Nothing in the records may be altered, and no picture may be included. Restate them in full.

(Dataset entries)
****

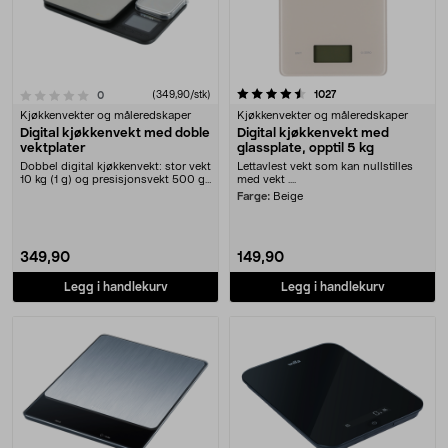
4.5 av 5 stjerner
anmeldelser
1027
anmeldelser
(349,90/stk)
0
Kjøkkenvekter og måleredskaper
Kjøkkenvekter og måleredskaper
Digital kjøkkenvekt med doble
Digital kjøkkenvekt med
vektplater
glassplate, opptil 5 kg
Dobbel digital kjøkkenvekt: stor vekt
Lettavlest vekt som kan nullstilles
10 kg (1 g) og presisjonsvekt 500 g
med vekt ....
(0,01 ....
Farge:
Beige
349,90
149,90
Legg i handlekurv
Legg i handlekurv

****

**RESULT:**
4.5 av 5 stjerner
anmeldelser
1027
anmeldelser
(349,90/stk)
0
Kjøkkenvekter og måleredskaper
Kjøkkenvekter og måleredskaper
Digital kjøkkenvekt med doble
Digital kjøkkenvekt med
vektplater
glassplate, opptil 5 kg
Dobbel digital kjøkkenvekt: stor vekt
Lettavlest vekt som kan nullstilles
10 kg (1 g) og presisjonsvekt 500 g
med vekt ....
(0,01 ....
Farge:
Beige
349,90
149,90
Legg i handlekurv
Legg i handlekurv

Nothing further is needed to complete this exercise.